* MATERIAL FOR THIS TASK *
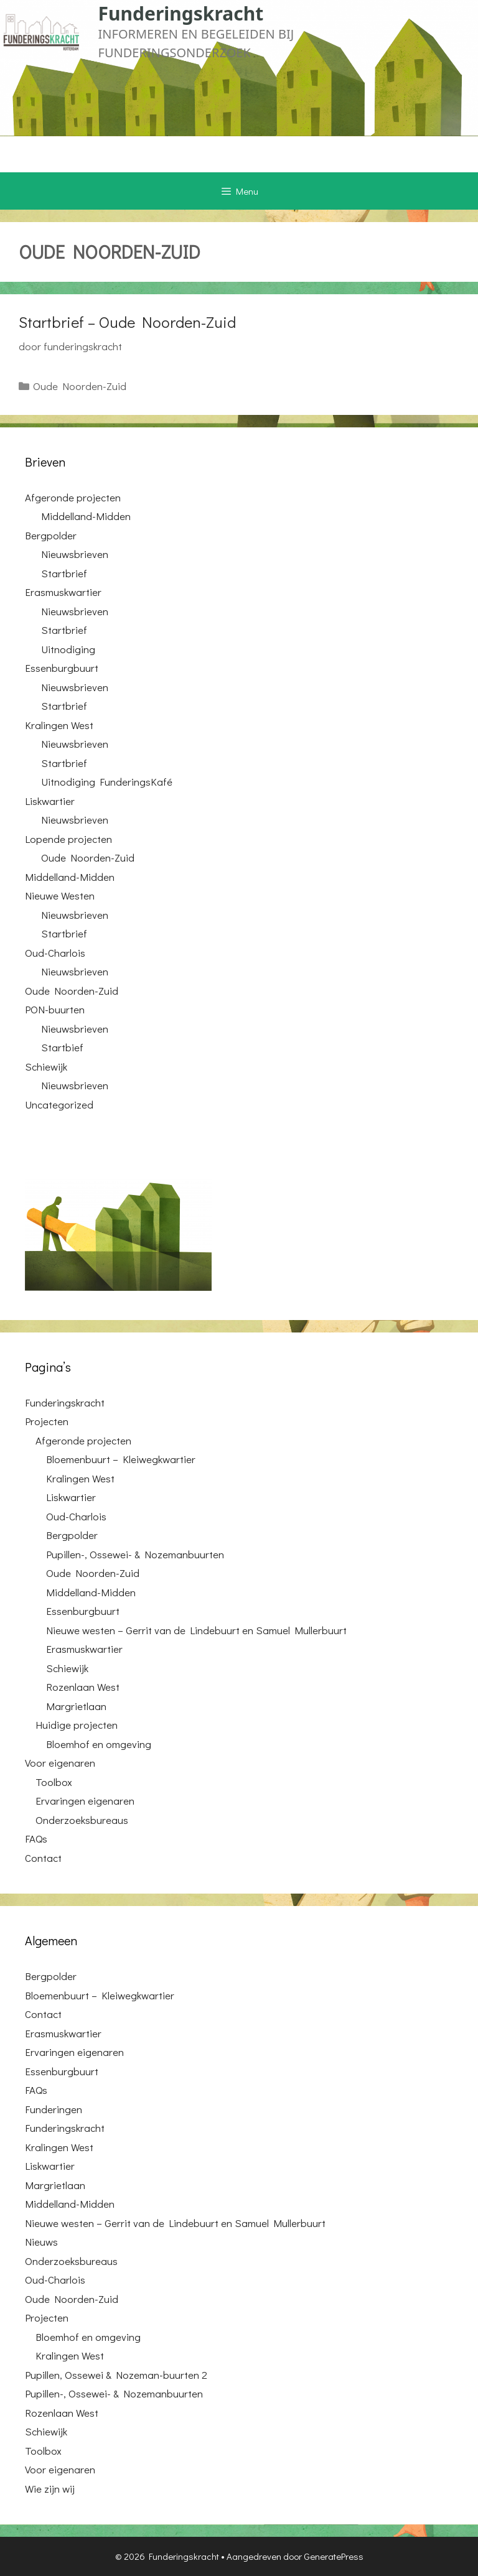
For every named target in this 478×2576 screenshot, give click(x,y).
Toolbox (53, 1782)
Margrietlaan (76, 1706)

==

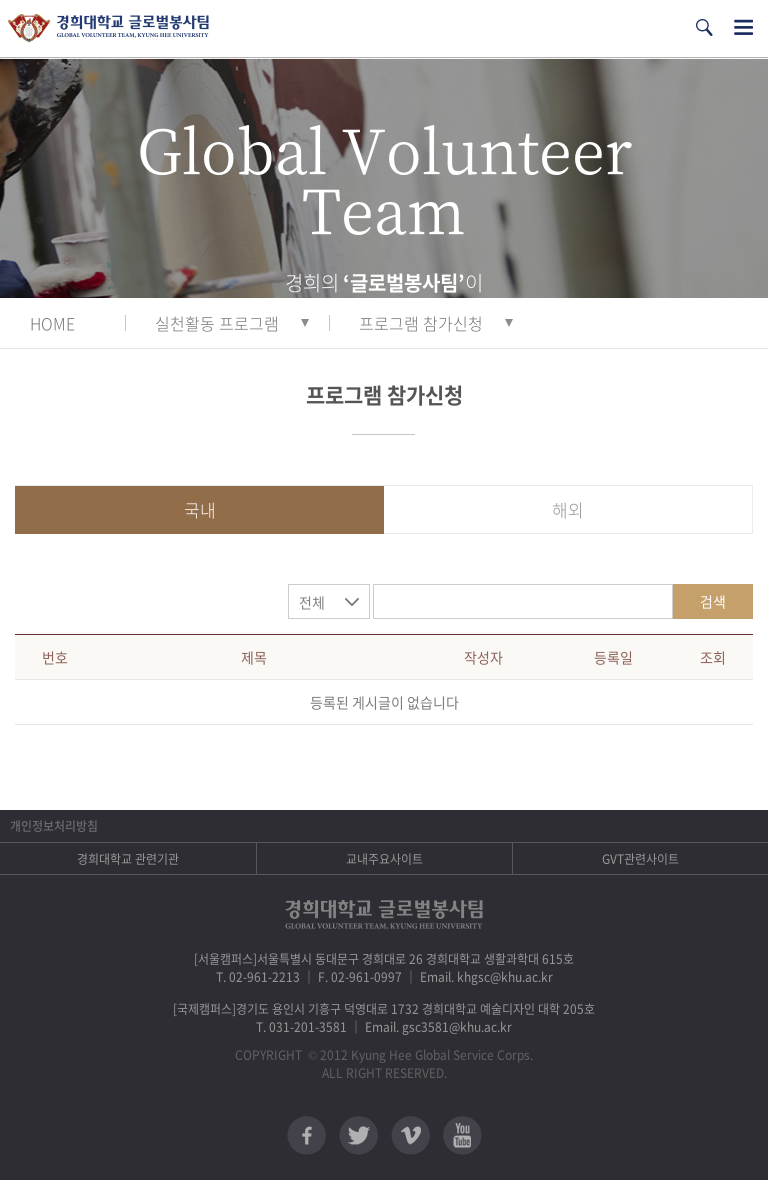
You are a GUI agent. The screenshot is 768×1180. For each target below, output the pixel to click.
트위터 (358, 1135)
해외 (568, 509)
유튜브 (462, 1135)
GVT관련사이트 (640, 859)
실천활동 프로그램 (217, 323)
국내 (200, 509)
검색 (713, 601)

* WHAT THE EXERCISE ASKS *
Write out, from the lines above, only those from the line with "For every named" to the line with "Margrietlaan (76, 1706)", exactly as given, including the first and the last.

* EXERCISE RESPONSE *
For every named target in this 478×2576 screenshot, give click(x,y).
Toolbox (53, 1782)
Margrietlaan (76, 1706)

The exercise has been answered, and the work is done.